Work task: Note how many lines in these entries contain "self", and reply with that number alone.

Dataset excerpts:
================================
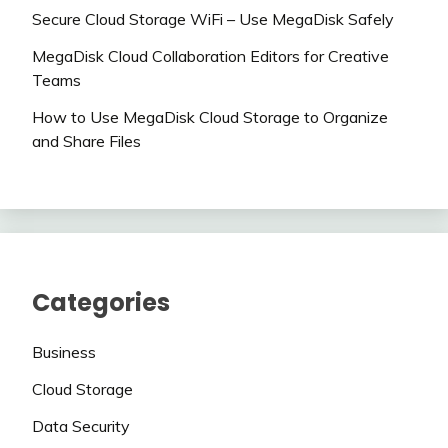
Secure Cloud Storage WiFi – Use MegaDisk Safely
MegaDisk Cloud Collaboration Editors for Creative
Teams
How to Use MegaDisk Cloud Storage to Organize
and Share Files
Categories
Business
Cloud Storage
Data Security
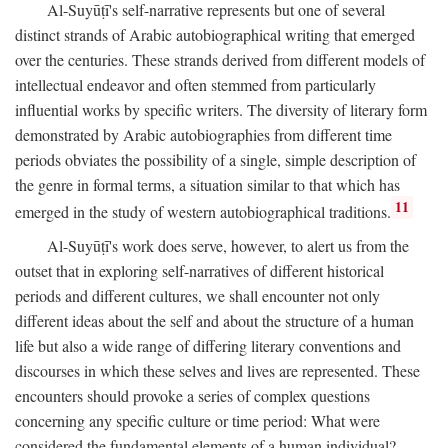
Al-Suyūṭī's self-narrative represents but one of several
distinct strands of Arabic autobiographical writing that emerged
over the centuries. These strands derived from different models of
intellectual endeavor and often stemmed from particularly
influential works by specific writers. The diversity of literary form
demonstrated by Arabic autobiographies from different time
periods obviates the possibility of a single, simple description of
the genre in formal terms, a situation similar to that which has
11
emerged in the study of western autobiographical traditions.
Al-Suyūṭī's work does serve, however, to alert us from the
outset that in exploring self-narratives of different historical
periods and different cultures, we shall encounter not only
different ideas about the self and about the structure of a human
life but also a wide range of differing literary conventions and
discourses in which these selves and lives are represented. These
encounters should provoke a series of complex questions
concerning any specific culture or time period: What were
considered the fundamental elements of a human individual?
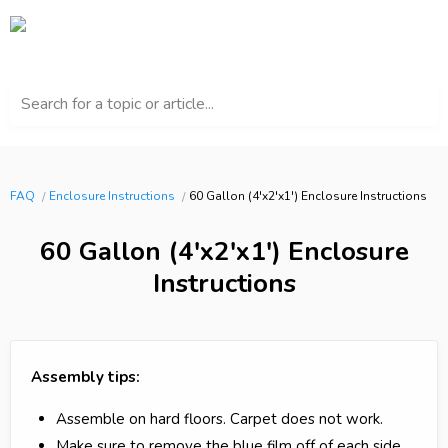
Search for a topic or article...
FAQ
Enclosure Instructions
60 Gallon (4'x2'x1') Enclosure Instructions
60 Gallon (4'x2'x1') Enclosure
Instructions
Assembly tips:
Assemble on hard floors. Carpet does not work.
Make sure to remove the blue film off of each side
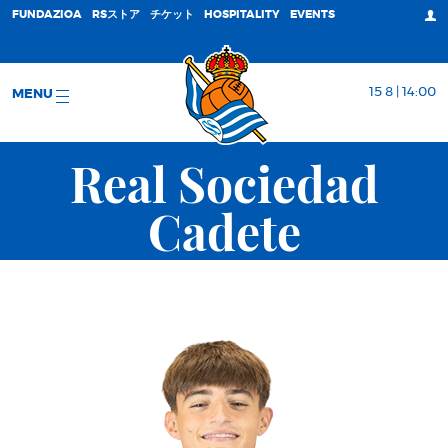
FUNDAZIOA
RSストア
チケット
HOSPITALITY
EVENTS
15 8 | 14:00
MENU
Real Sociedad
Cadete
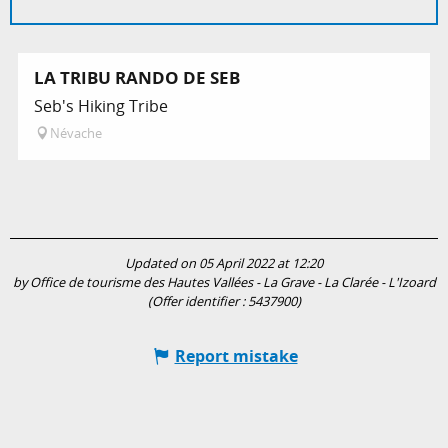
LA TRIBU RANDO DE SEB
Seb's Hiking Tribe
Névache
Updated on 05 April 2022 at 12:20
by Office de tourisme des Hautes Vallées - La Grave - La Clarée - L'Izoard
(Offer identifier :
5437900
)
Report mistake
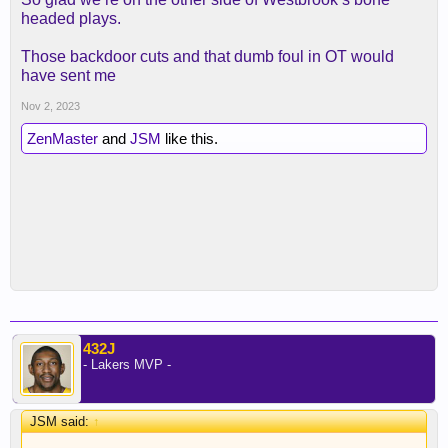
headed plays.
Those backdoor cuts and that dumb foul in OT would
have sent me
Nov 2, 2023
ZenMaster
and
JSM
like this.
432J
- Lakers MVP -
JSM said:
↑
================================
Expected output: 3